Немолодые супруги жили во дворце подле большого озера, на берегу которого стоял город с десятками прекрасных церквей, — все это было похоже на невидимый град Китеж, образ исчезнувшей страны, и возвращало обоих к недолговечным временам их духовного родства.
«Глубоко вздохнула Павловна и тоже сказала:
— Если бы я прежняя, девочкой, когда гусей стерегла, я подошла к тому озеру, и знаете что?
— Что, Павловна?
— Я бы на это помолилась».
По всей видимости, Михаил Михайлович жил бы и жил себе на Ботике, но год спустя после начала блаженной сухопутно-корабельной жизни у него испортились отношения с заведующим историческим музеем Михаилом Ивановичем Смирновым, который и пригласил Пришвина на станцию. Вместе они путешествовали по рекам края, однако со временем оказалось, что ужиться двум краеведам в одной берлоге не удастся. Из усадьбы пришлось съезжать.

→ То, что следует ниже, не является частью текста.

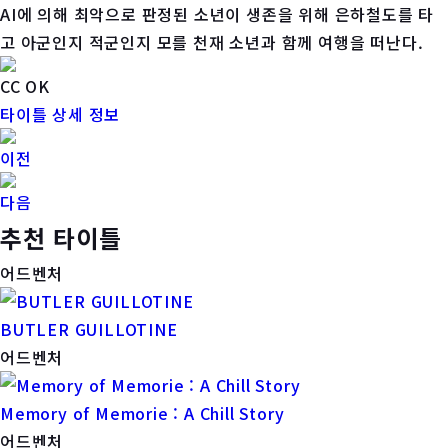
AI에 의해 최악으로 판정된 소년이 생존을 위해 은하철도를 타
고 아군인지 적군인지 모를 천재 소년과 함께 여행을 떠난다.
CC OK
타이틀 상세 정보
이전
다음
추천 타이틀
어드벤처
BUTLER GUILLOTINE
어드벤처
Memory of Memorie : A Chill Story
어드벤처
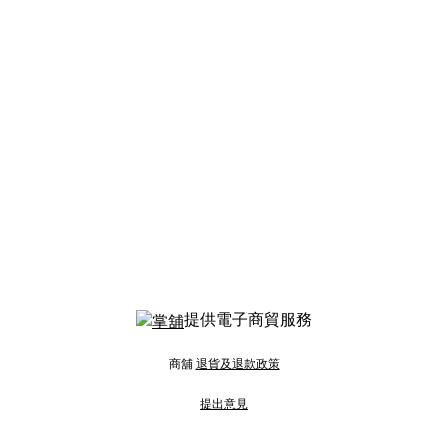
提供電子商貿服務
商舖
退貨及退款政策
提出意見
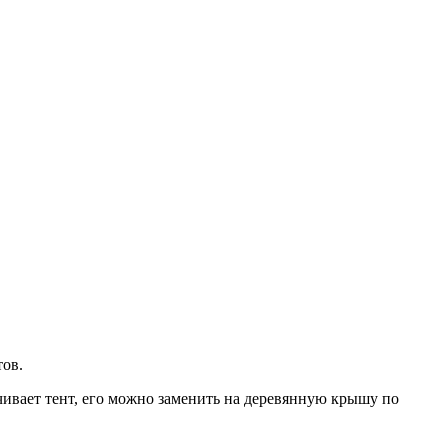
тов.
ивает тент, его можно заменить на деревянную крышу по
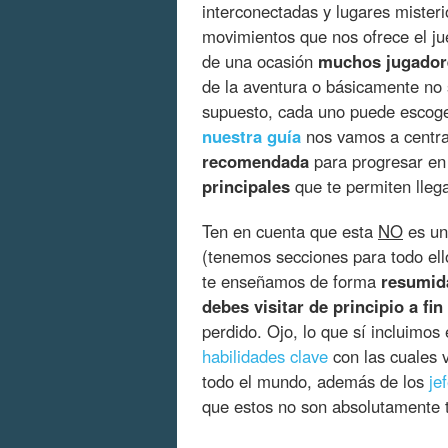
interconectadas y lugares misteri
movimientos que nos ofrece el j
de una ocasión
muchos jugador
de la aventura o básicamente n
supuesto, cada uno puede escoger
nuestra guía
nos vamos a centra
recomendada
para progresar en 
principales
que te permiten llegar
Ten en cuenta que esta
NO
es un
(tenemos secciones para todo ello
te enseñamos de forma
resumida
debes visitar de principio a fin
perdido. Ojo, lo que sí incluimos
habilidades clave
con las cuales 
todo el mundo, además de los
je
que estos no son absolutamente 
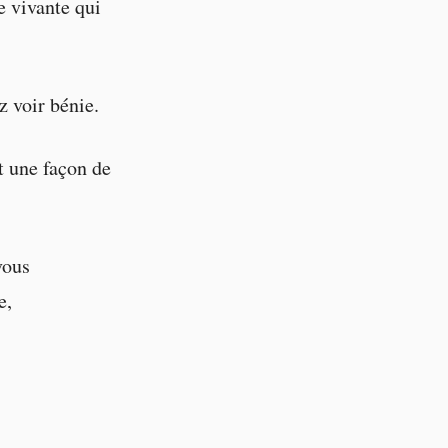
e vivante qui
z voir bénie.
st une façon de
vous
e,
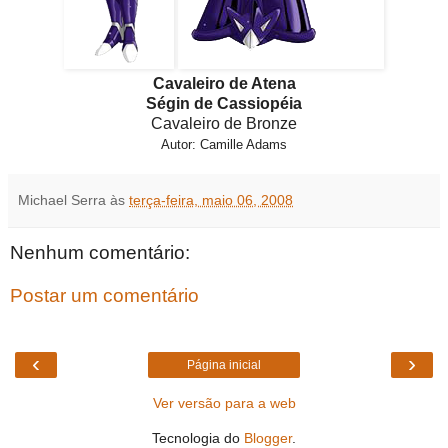
Cavaleiro de Atena
Ségin de Cassiopéia
Cavaleiro de Bronze
Autor: Camille Adams
Michael Serra
às
terça-feira, maio 06, 2008
Nenhum comentário:
Postar um comentário
‹
›
Página inicial
Ver versão para a web
Tecnologia do
Blogger
.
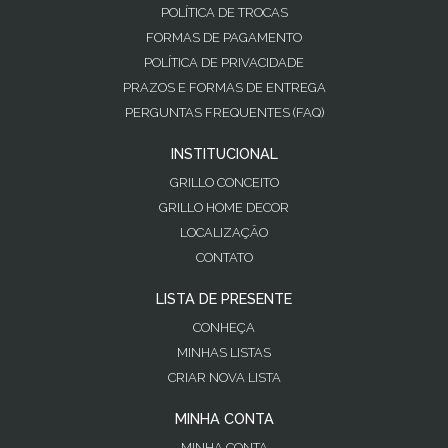
POLÍTICA DE TROCAS
FORMAS DE PAGAMENTO
POLÍTICA DE PRIVACIDADE
PRAZOS E FORMAS DE ENTREGA
PERGUNTAS FREQUENTES (FAQ)
INSTITUCIONAL
GRILLO CONCEITO
GRILLO HOME DECOR
LOCALIZAÇÃO
CONTATO
LISTA DE PRESENTE
CONHEÇA
MINHAS LISTAS
CRIAR NOVA LISTA
MINHA CONTA
MINHA CONTA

Можно было бы устроиться где-нибудь неподалеку, но во второй половине двадцатых в России ухудшилась, как нынче принято говорить, криминогенная обстановка, развелось много хулиганства — того самого, о котором пришвинский герой из «Голубого знамени» в 1918 году радостно восклицал:
«Хулиганчики, хулиганчики, сколько в вас божественного!»,
— а теперь его создатель связывал опасное явление с нерешительными действиями правительства и еще раньше заключил, что
«жить в стороне становится рискованно, надо переезжать в Сергиев».

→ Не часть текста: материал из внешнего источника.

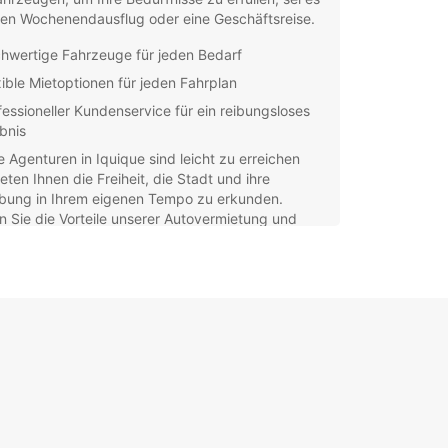
nen Wochenendausflug oder eine Geschäftsreise.
hwertige Fahrzeuge für jeden Bedarf
xible Mietoptionen für jeden Fahrplan
fessioneller Kundenservice für ein reibungsloses
ebnis
 Agenturen in Iquique sind leicht zu erreichen
eten Ihnen die Freiheit, die Stadt und ihre
ung in Ihrem eigenen Tempo zu erkunden.
 Sie die Vorteile unserer Autovermietung und
 Sie das Beste aus Ihrem Aufenthalt in Iquique.
ken Sie die Küstenstraßen, besuchen Sie die
ischen Sehenswürdigkeiten oder genießen Sie die
rischen Köstlichkeiten der Region - mit Europcar
hre Reise unvergesslich.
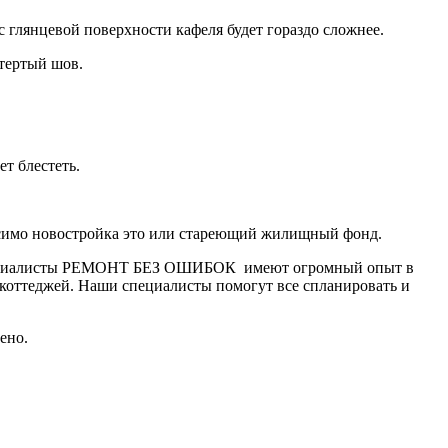
 с глянцевой поверхности кафеля будет гораздо сложнее.
атертый шов.
т блестеть.
исимо новостройка это или стареющий жилищный фонд.
Специалисты РЕМОНТ БЕЗ ОШИБОК имеют огромный опыт в
 коттеджей. Наши специалисты помогут все спланировать и
ено.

Расставаться с Ботиком было жаль и особенно жаль с озером, но весной 1926 года Пришвин начал подыскивать дом в Сергиеве. Эти места были ему отчасти знакомы, они располагались недалеко от Талдома-Ленинска, отсюда несложно было добираться до его любимых дубнинских болот с их богатыми охотничьими угодьями. Весна прошла в сомнениях — то ли дом купить, то ли снять, не то заниматься домом, не то писать роман. Последний вопрос был вынесен на семейный совет, и к удовольствию писателя и кормильца трех находившихся на его иждивении взрослых душ члены пришвинского клана во главе с Берендеевной дружно проголосовали за роман.